Even if St. Paul's moves, care centre would stay
Dianne Doyle says area would 'continue to need . . . some services delivered from this site'
John Bermingham
The Province
Wednesday, October 10, 2007
VANCOUVER - The head of St. Paul's Hospital says that even if it moves to False Creek, there will be some kind of care centre left on the existing Burrard site.
"Our belief is that there would continue to need to be some services delivered from this site," Dianne Doyle, president of Providence Healthcare, told The Province yesterday.
"[It's] unlikely that it will be anything that requires any of the duplication of the services that we might build on a new site." Doyle said she would prefer to rebuild the 133-year-old St. Paul's on a new site at Station and Prior streets.
"You can build faster, you can get the kind of design that you want and the costs are cheaper," she said.
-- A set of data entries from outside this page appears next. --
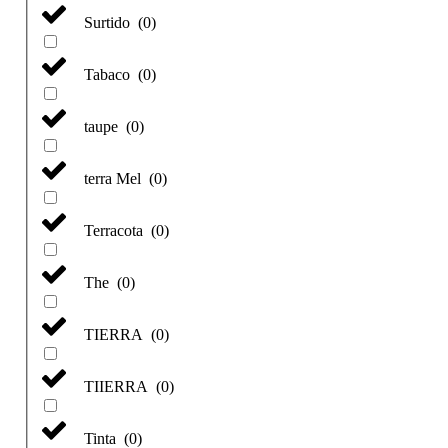
Surtido
(
0
)
Tabaco
(
0
)
taupe
(
0
)
terra Mel
(
0
)
Terracota
(
0
)
The
(
0
)
TIERRA
(
0
)
TIIERRA
(
0
)
Tinta
(
0
)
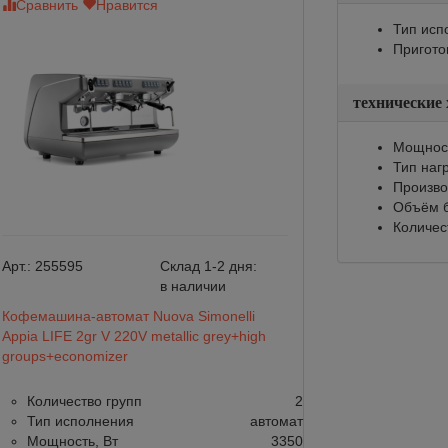
Сравнить
Нравится
Сравнить
Нр
Тип исп
Пригото
технические
Мощност
Тип наг
Произво
Объём б
Количес
Арт.:
255595
Склад 1-2 дня:
Арт.:
167625
в наличии
Кофемашина-автомат Nuova Simonelli
Кофемашина-авто
Appia LIFE 2gr V 220V metallic grey+high
Appia LIFE 2gr V 
groups+economizer
groups+economiz
Количество групп
2
Количество г
Тип исполнения
автомат
Тип исполне
Мощность, Вт
3350
Мощность, Вт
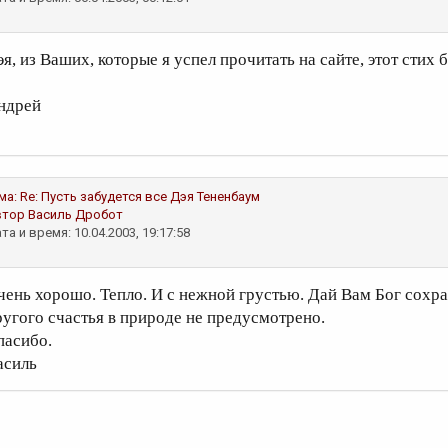
эя, из Ваших, которые я успел прочитать на сайте, этот стих
ндрей
ма:
Re: Пусть забудется все
Дэя Тененбаум
втор
Василь Дробот
та и время: 10.04.2003, 19:17:58
чень хорошо. Тепло. И с нежной грустью. Дай Вам Бог сохрани
ругого счастья в природе не предусмотрено.
пасибо.
асиль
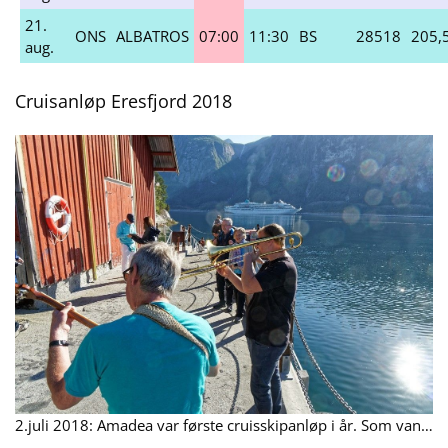
21.
ONS
ALBATROS
07:00
11:30
BS
28518
205,
aug.
Cruisanløp Eresfjord 2018
2.juli 2018: Amadea var første cruisskipanløp i år. Som vanleg vart dei velkomen til land på kaia på Nauste med musikk i regi av Finn Haukebø og Gunnar Bech.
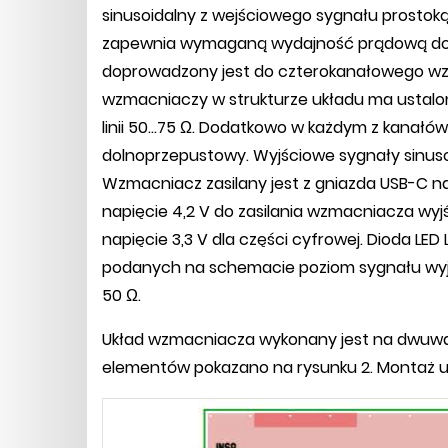
sinusoidalny z wejściowego sygnału prostok
zapewnia wymaganą wydajność prądową do wys
doprowadzony jest do czterokanałowego wzm
wzmacniaczy w strukturze układu ma ustalo
linii 50...75 Ω. Dodatkowo w każdym z kanał
dolnoprzepustowy. Wyjściowe sygnały sinuso
Wzmacniacz zasilany jest z gniazda USB-C nap
napięcie 4,2 V do zasilania wzmacniacza wy
napięcie 3,3 V dla części cyfrowej. Dioda LED
podanych na schemacie poziom sygnału wyj
50 Ω.
Układ wzmacniacza wykonany jest na dwuwa
elementów pokazano na rysunku 2. Montaż u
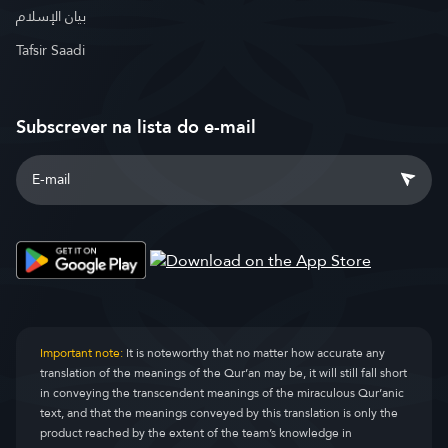
بيان الإسلام
Tafsir Saadi
Subscrever na lista do e-mail
Important note:
It is noteworthy that no matter how accurate any
translation of the meanings of the Qur’an may be, it will still fall short
in conveying the transcendent meanings of the miraculous Qur’anic
text, and that the meanings conveyed by this translation is only the
product reached by the extent of the team’s knowledge in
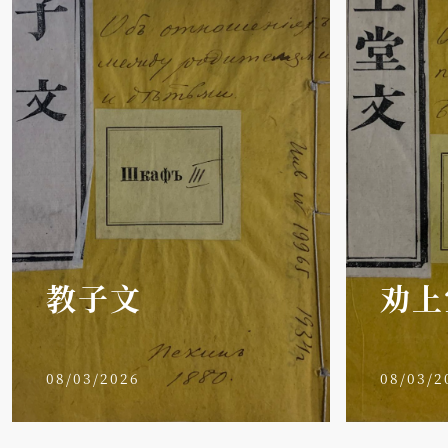
教子文
劝上
08/03/2026
08/03/2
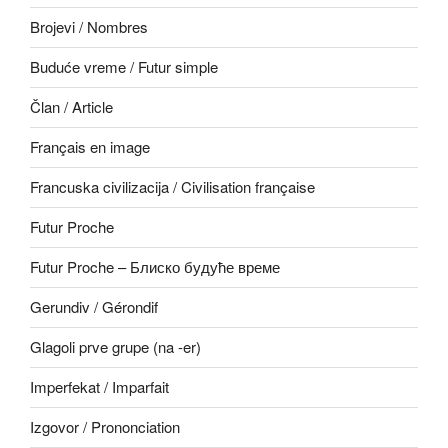
Brojevi / Nombres
Buduće vreme / Futur simple
Član / Article
Français en image
Francuska civilizacija / Civilisation française
Futur Proche
Futur Proche – Блиско будуће време
Gerundiv / Gérondif
Glagoli prve grupe (na -er)
Imperfekat / Imparfait
Izgovor / Prononciation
Doyle said she wants an urgent-care centre, with services for seniors, people with HIV/AIDS and drug users built at the current site at Burrard and Comox streets.
"That is a vision that we would be taking forward," she said. "It is at the discussion stage." B.C. Health Minister George Abbott, appearing at the opening of a $1.2-million, fast-track emergency room at St. Paul's, said Providence and Vancouver Coastal have still to work out what kind of care remains at the Burrard site.
"There would be questions about whether this site should have some emergency facilities," he said. "I don't think it's something that's going to happen quickly. We're probably talking a project that would be a billion dollars plus." Abbott said the new fast-track facility will deal with minor injuries in under two hours, with dedicated rooms for infants and kids, eye, ear, nose, throat and gynecology.
Abbott said a 22-year-old soccer player can be treated and discharged quicker than a senior who may have had a stroke.
"It frees up the emergency personnel to spend more time with the people who one suspects may have those kinds of issues," he said.
St. Paul's has already reduced its overall emergency wait times 22 per cent, to a maximum of 12 hours, two hours short of its target of 10.
Aaron Jasper, chair of the Save St. Paul's Coalition, wants a fully staffed emergency room left at the current site of St. Paul's for the downtown core's 90,000 residents.
"We need a full emergency ward in the downtown core, not just an urgent-care centre," said Jasper. "Those essential services need to stay."